- _GOAL OF THE EXERCISE_: Find and copy every line in the records that includes the string "Extracto".
---- EXTRACTED MATERIAL
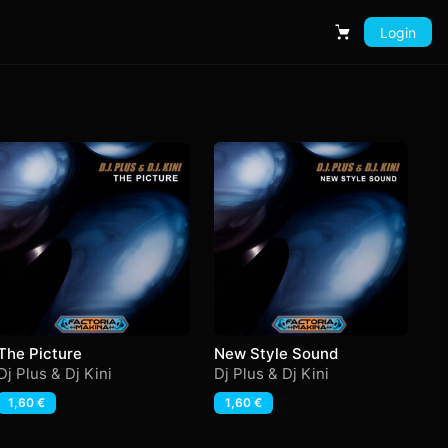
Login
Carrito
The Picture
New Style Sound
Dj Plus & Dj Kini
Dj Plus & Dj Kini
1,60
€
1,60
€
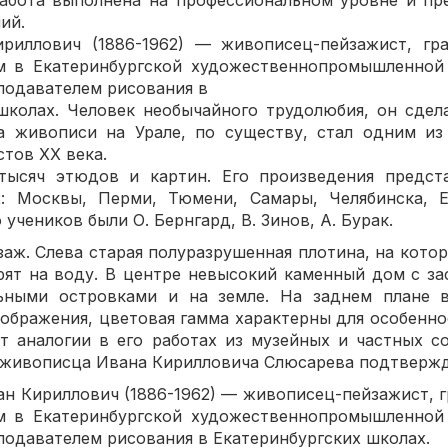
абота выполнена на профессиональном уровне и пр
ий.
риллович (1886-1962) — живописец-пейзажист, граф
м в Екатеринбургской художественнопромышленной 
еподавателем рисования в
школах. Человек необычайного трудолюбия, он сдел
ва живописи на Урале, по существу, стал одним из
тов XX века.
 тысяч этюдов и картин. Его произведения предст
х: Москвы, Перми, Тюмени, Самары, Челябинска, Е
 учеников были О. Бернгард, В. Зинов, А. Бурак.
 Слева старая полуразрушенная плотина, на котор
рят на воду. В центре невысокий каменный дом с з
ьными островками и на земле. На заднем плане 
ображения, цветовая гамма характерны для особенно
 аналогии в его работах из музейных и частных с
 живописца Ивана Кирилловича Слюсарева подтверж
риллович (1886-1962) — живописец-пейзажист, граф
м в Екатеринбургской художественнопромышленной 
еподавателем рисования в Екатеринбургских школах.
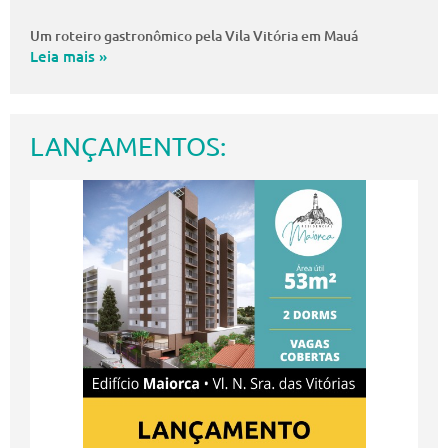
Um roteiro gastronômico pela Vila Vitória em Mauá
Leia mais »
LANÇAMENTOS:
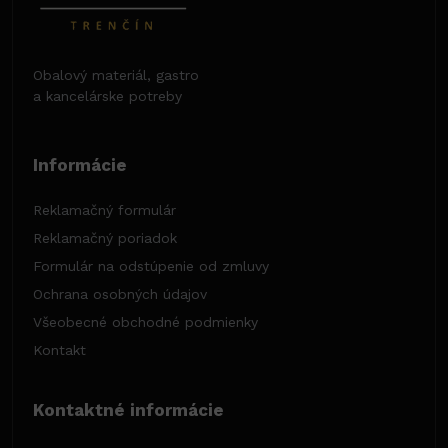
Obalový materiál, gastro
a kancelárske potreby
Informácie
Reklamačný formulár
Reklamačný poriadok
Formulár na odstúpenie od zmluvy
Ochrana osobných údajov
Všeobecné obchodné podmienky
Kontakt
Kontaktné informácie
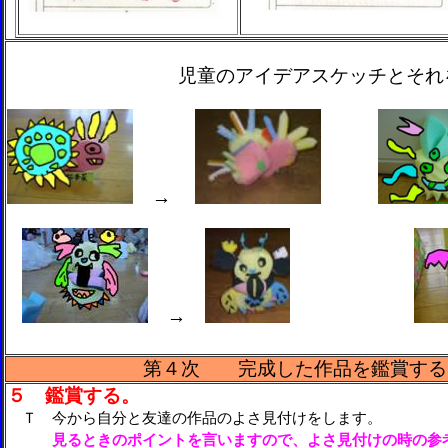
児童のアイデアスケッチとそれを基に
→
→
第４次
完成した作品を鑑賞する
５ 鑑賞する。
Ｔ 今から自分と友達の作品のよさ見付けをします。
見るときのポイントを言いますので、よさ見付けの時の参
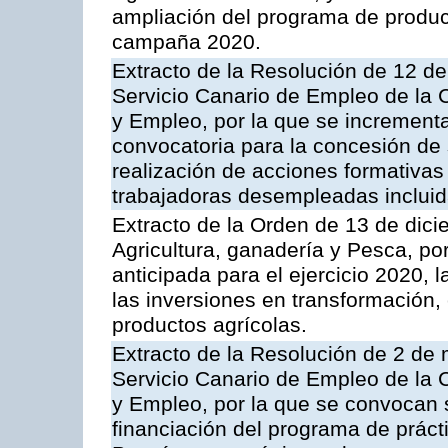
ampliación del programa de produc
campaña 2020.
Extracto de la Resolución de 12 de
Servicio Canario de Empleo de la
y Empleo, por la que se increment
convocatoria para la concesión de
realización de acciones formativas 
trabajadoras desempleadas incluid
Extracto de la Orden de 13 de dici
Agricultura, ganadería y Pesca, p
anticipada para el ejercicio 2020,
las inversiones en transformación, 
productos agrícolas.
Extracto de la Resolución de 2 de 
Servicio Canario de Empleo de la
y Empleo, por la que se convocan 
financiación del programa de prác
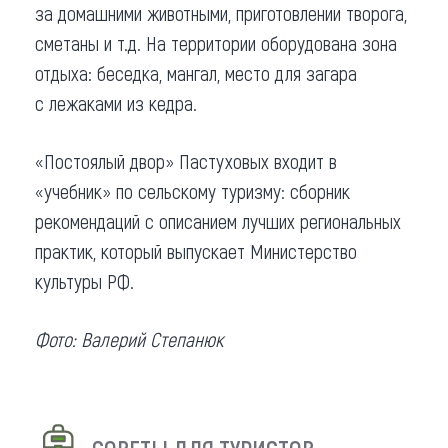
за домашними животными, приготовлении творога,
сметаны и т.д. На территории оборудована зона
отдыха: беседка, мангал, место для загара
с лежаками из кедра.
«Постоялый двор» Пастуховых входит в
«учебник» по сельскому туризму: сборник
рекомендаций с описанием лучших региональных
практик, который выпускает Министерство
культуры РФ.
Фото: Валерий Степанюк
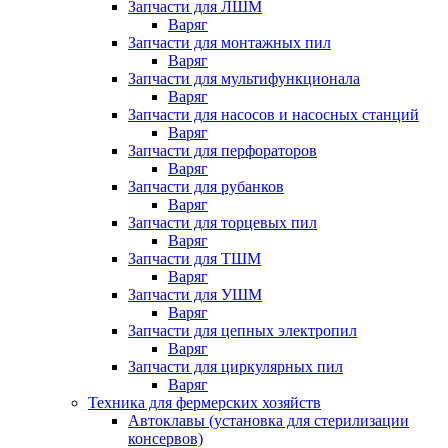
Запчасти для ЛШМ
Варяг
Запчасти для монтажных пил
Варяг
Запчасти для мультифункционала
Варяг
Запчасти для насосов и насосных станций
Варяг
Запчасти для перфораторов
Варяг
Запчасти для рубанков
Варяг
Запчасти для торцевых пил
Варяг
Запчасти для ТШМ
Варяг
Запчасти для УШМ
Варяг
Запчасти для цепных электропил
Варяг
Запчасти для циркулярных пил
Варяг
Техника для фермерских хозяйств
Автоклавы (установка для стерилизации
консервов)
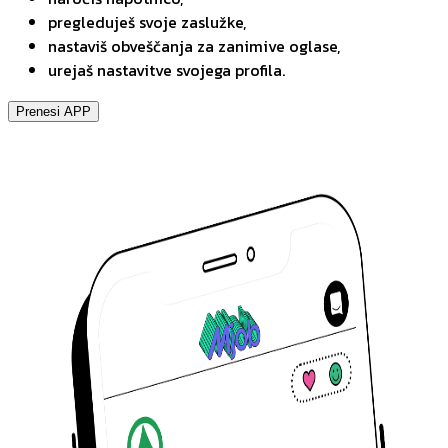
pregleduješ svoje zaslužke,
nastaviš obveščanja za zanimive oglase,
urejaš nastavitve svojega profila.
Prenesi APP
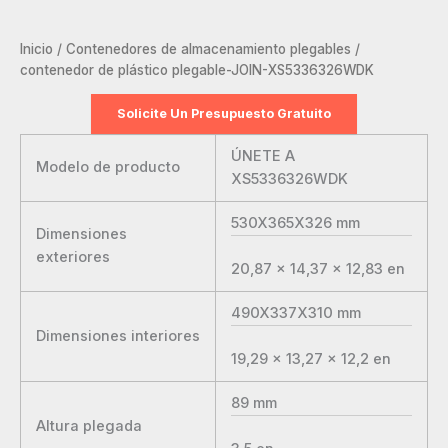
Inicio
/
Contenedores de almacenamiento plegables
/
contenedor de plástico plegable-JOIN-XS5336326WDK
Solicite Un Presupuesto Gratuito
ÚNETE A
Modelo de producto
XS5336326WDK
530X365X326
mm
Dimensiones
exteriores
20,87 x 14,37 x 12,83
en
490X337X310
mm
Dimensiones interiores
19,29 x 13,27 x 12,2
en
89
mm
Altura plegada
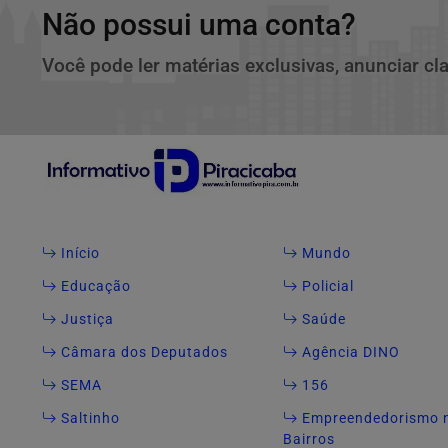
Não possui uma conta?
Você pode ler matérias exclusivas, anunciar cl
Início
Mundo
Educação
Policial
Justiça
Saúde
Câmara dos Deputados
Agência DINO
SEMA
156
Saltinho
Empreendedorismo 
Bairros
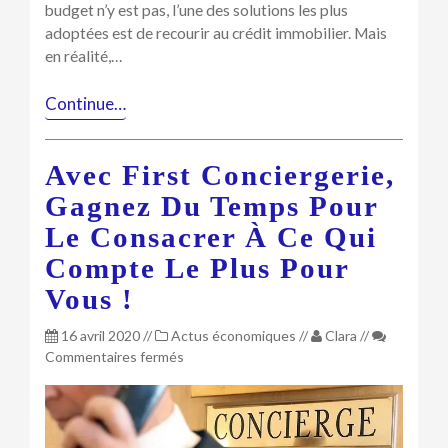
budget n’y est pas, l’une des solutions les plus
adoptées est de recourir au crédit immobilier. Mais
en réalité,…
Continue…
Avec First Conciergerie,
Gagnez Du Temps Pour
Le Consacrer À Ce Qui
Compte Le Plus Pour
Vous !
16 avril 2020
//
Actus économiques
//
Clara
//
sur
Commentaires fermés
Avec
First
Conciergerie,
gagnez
--------
- _RESPONSE BELOW_:
Extracto de la Resolución de 12 de
Extracto de la Orden de 13 de dici
Extracto de la Resolución de 2 de 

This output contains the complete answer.